Anduril launched quietly in 2017 but grew quickly, picking up contracts with Customs and Border Protection and the Marine Corps during the Trump administration. Luckey, the young high-flying founder who sold Oculus to Facebook before being booted from the company, emerged as one of President Trump’s most prominent boosters in the generally Trump-averse tech industry.
The company makes defense hardware, including long-flying drones and surveillance towers that connect to a shared software platform it calls Lattice.

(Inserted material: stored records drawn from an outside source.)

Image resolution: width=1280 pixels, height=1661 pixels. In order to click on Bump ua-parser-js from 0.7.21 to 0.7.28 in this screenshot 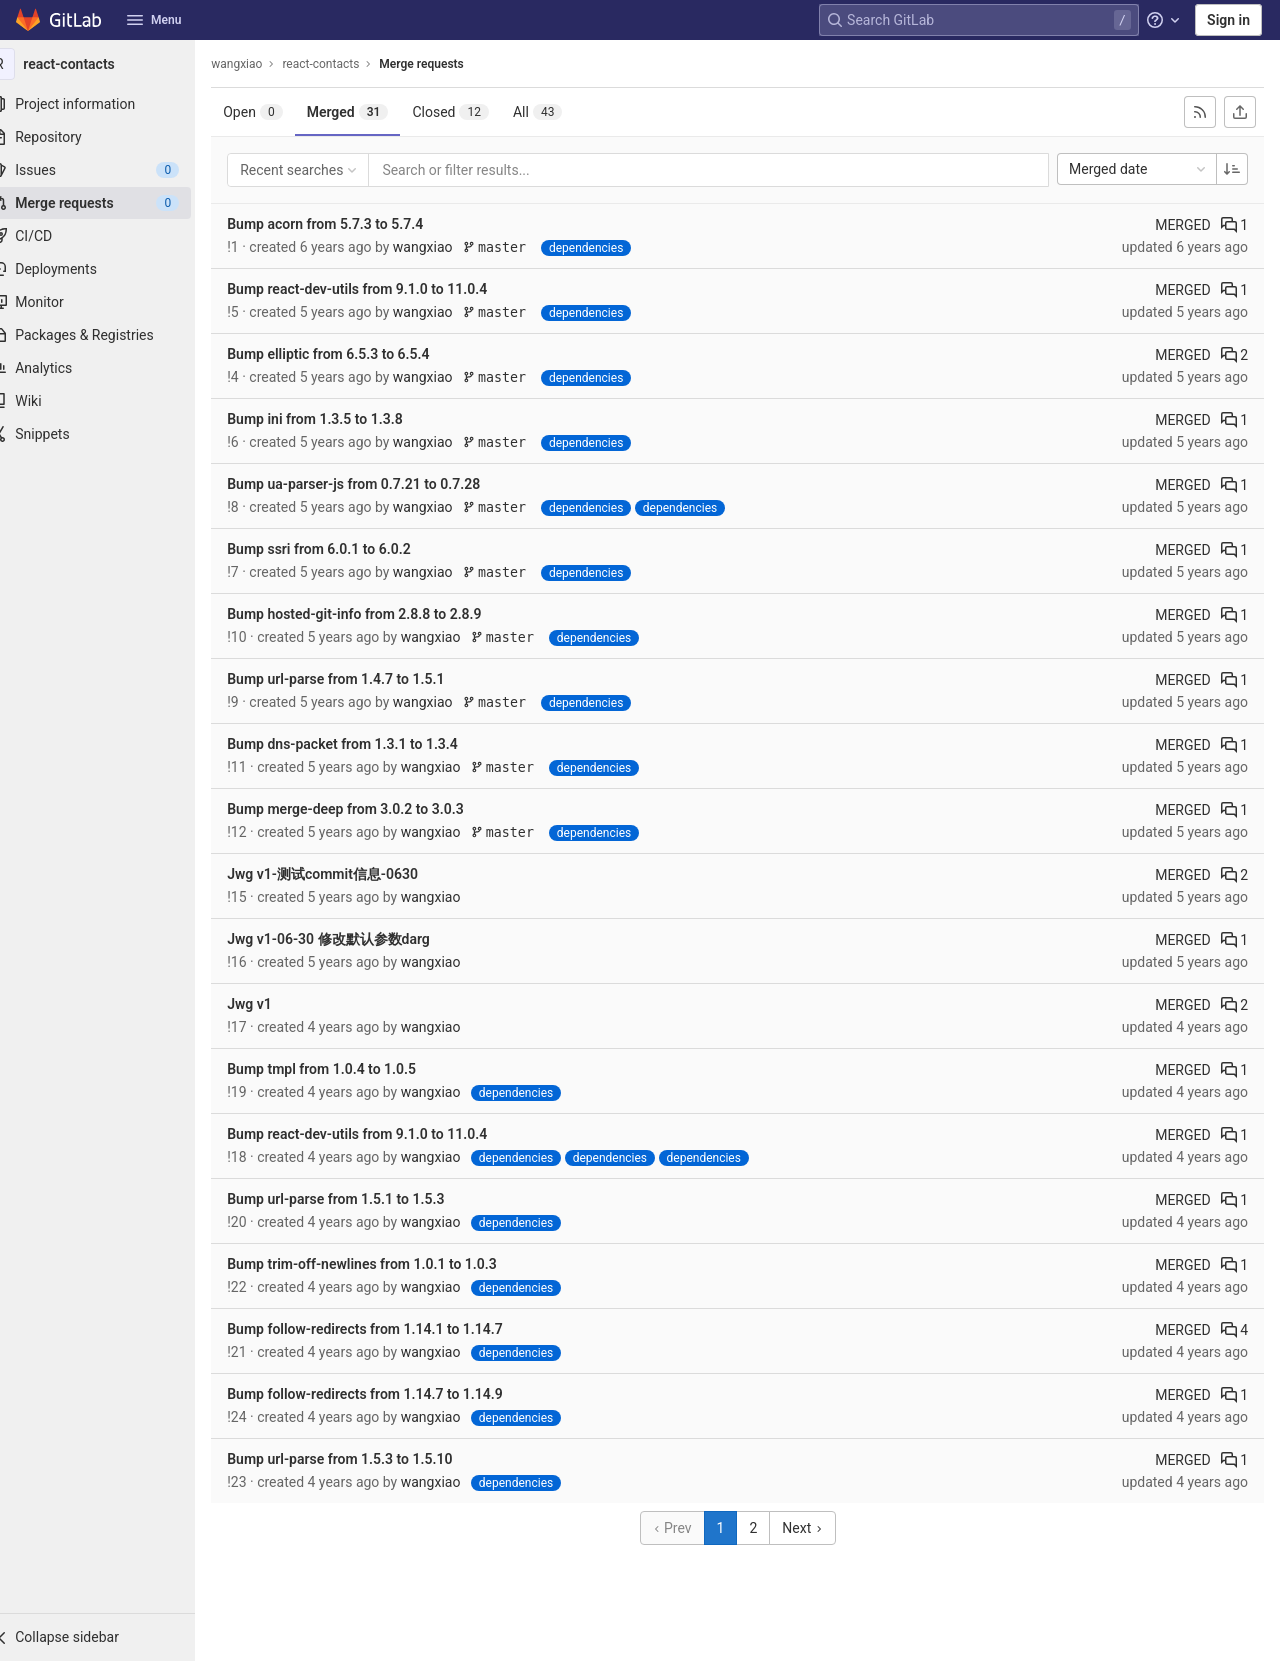, I will do `click(378, 484)`.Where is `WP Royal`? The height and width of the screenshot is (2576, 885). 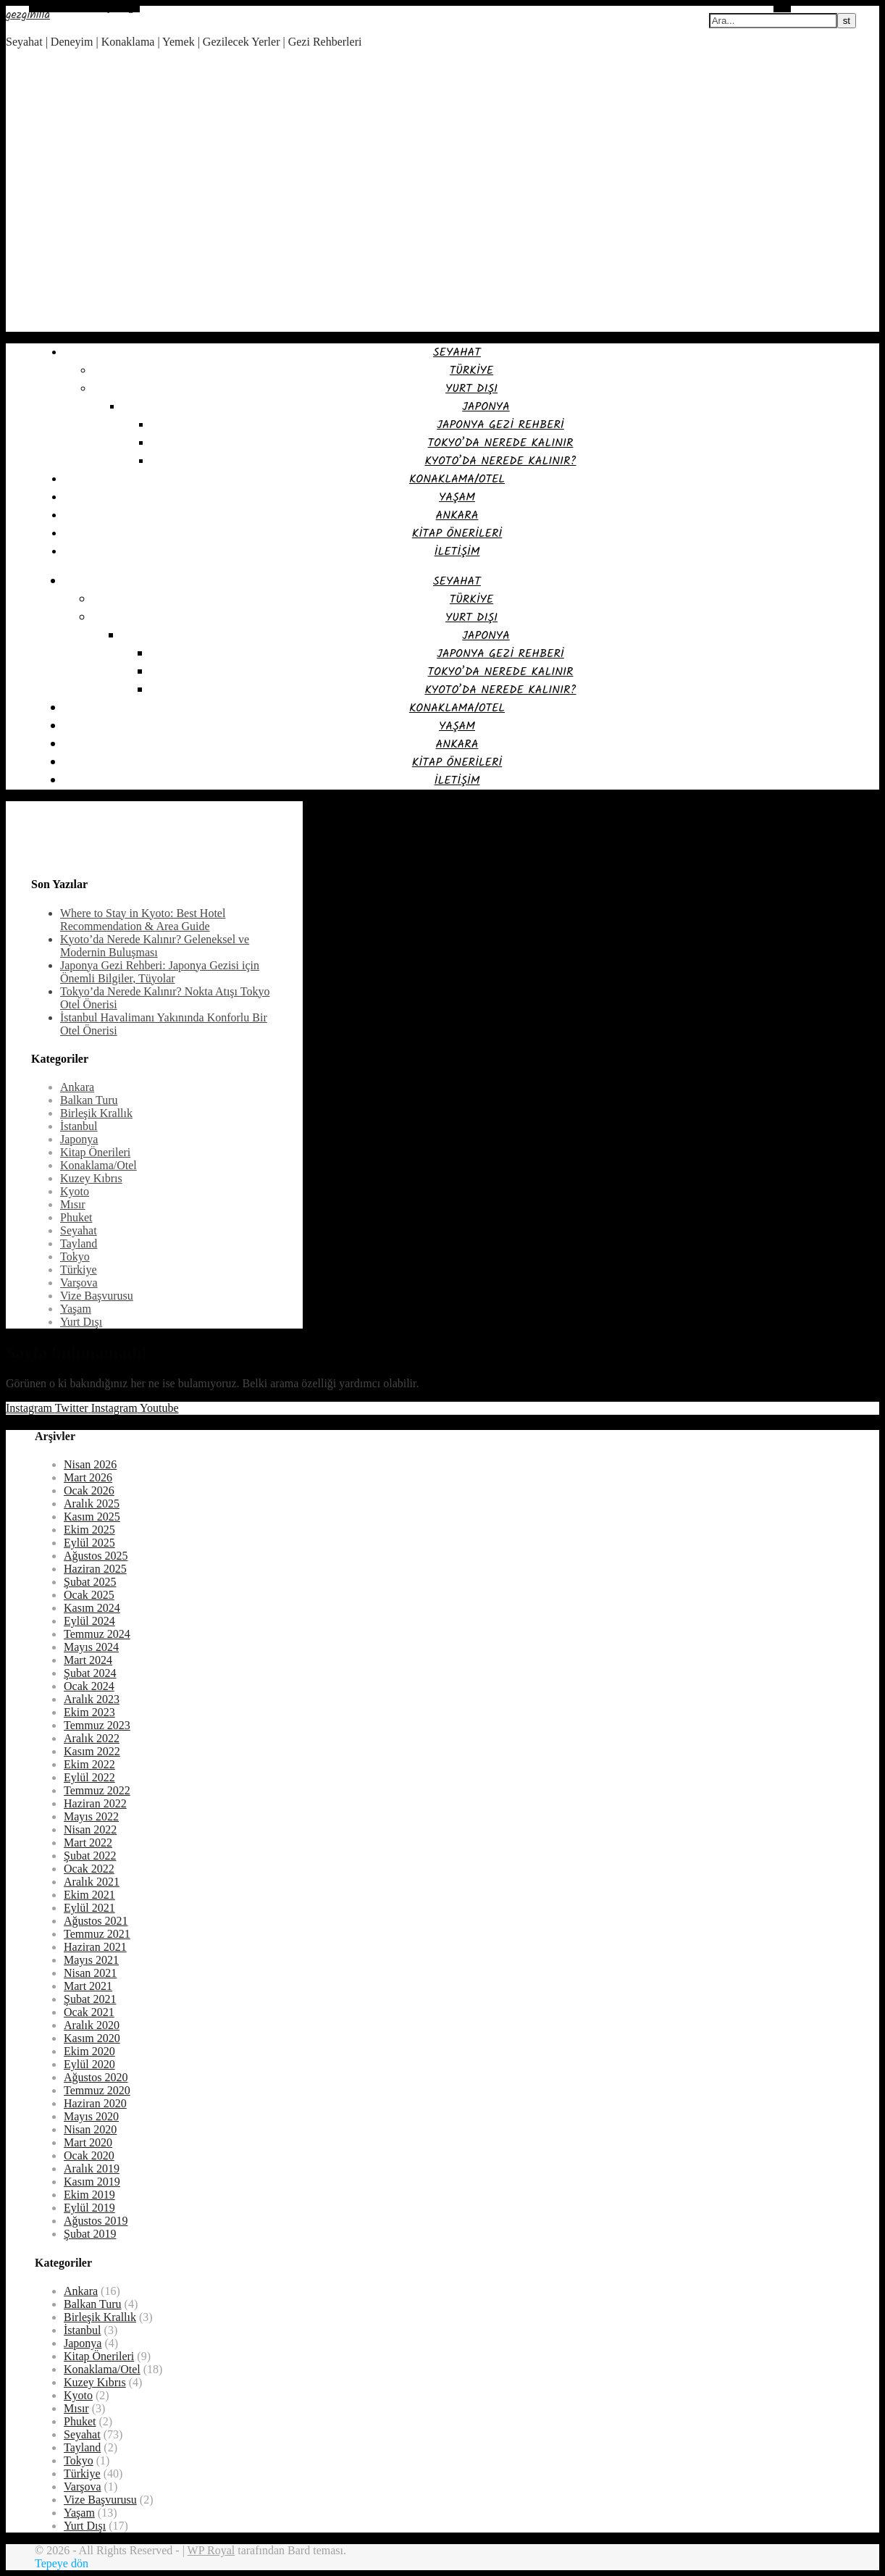 WP Royal is located at coordinates (211, 2550).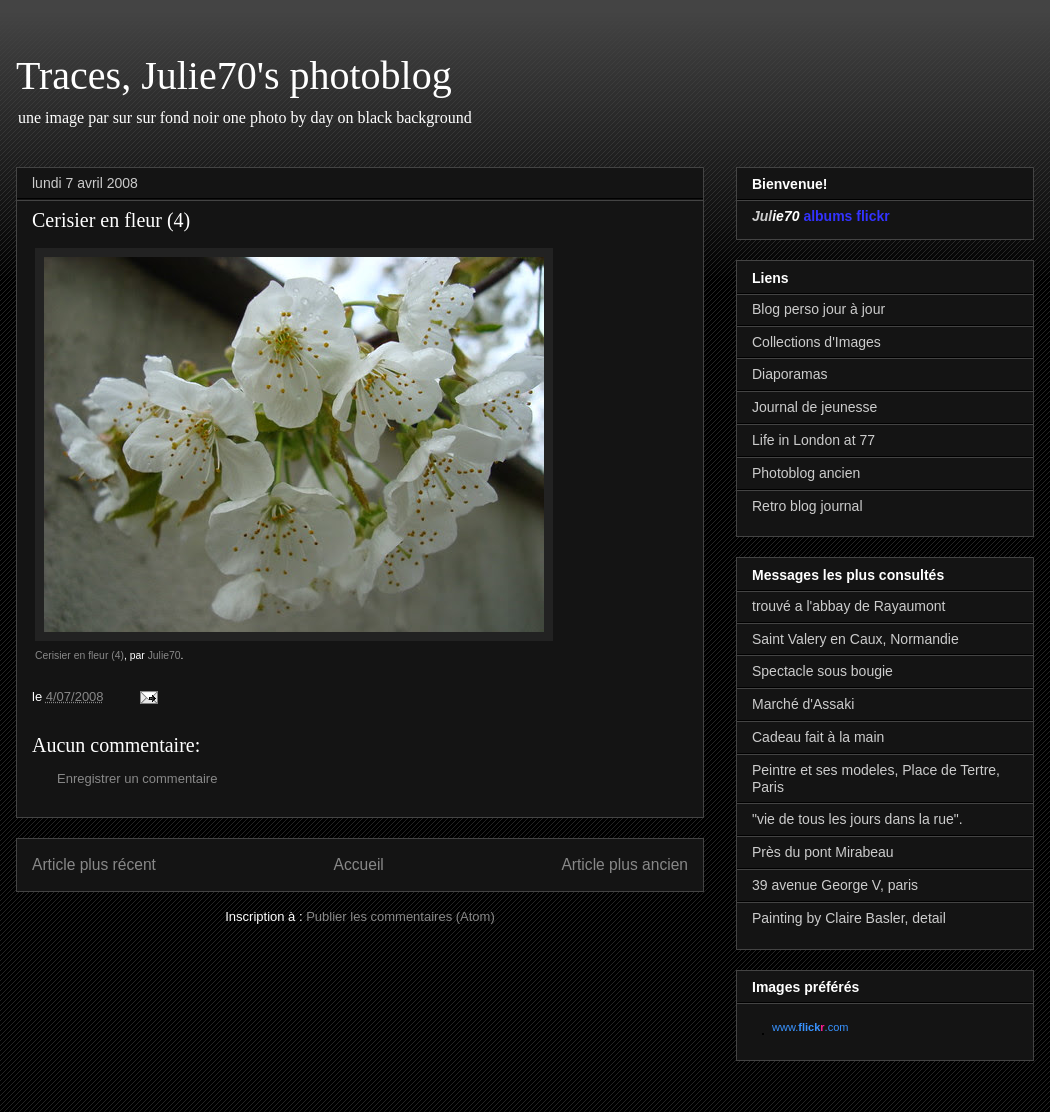 Image resolution: width=1050 pixels, height=1112 pixels. I want to click on Jul, so click(762, 216).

The technology can be used to secure military bases, monitor borders and even knock enemy drones out of the sky, in the case of Anduril’s counter-UAS tech known as “Anvil.”
Anduril co-founder and CEO Brian Schimpf describes the company’s mission as one of “transformation,” pairing relatively affordable hardware with sensor fusion and machine learning technologies through a contract partner more nimble than established giants in the defense sector.
“This new round of funding reflects our confidence that the Department of Defense sees the same problems we do, and is serious about deploying emerging technologies at scale across land, sea, air, and space domains,” Schimpf said.
The company set its sights on work with the Department of Defense from its earliest days and last year was one of 50 vendors tapped by the DoD to test tech for the Air Force’s own piece of the Joint All-Domain Command & Control (JADC2) project, which seeks to build a smart warfare platform to connect all service members, devices and vehicles that power the U.S. military.
The company’s work with U.S. Customs and Border Protection also matured from a pilot into a program of record last year. Anduril supplies the agency with connected surveillance towers capable of autonomously monitoring stretches of the U.S. border.
In April, Anduril acquired Area-I, a company known for small drones that can be launched from a larger aircraft. Area-I counted the U.S. Army, Air Force, Navy and NASA among its customers, relationships that likely sweetened the deal.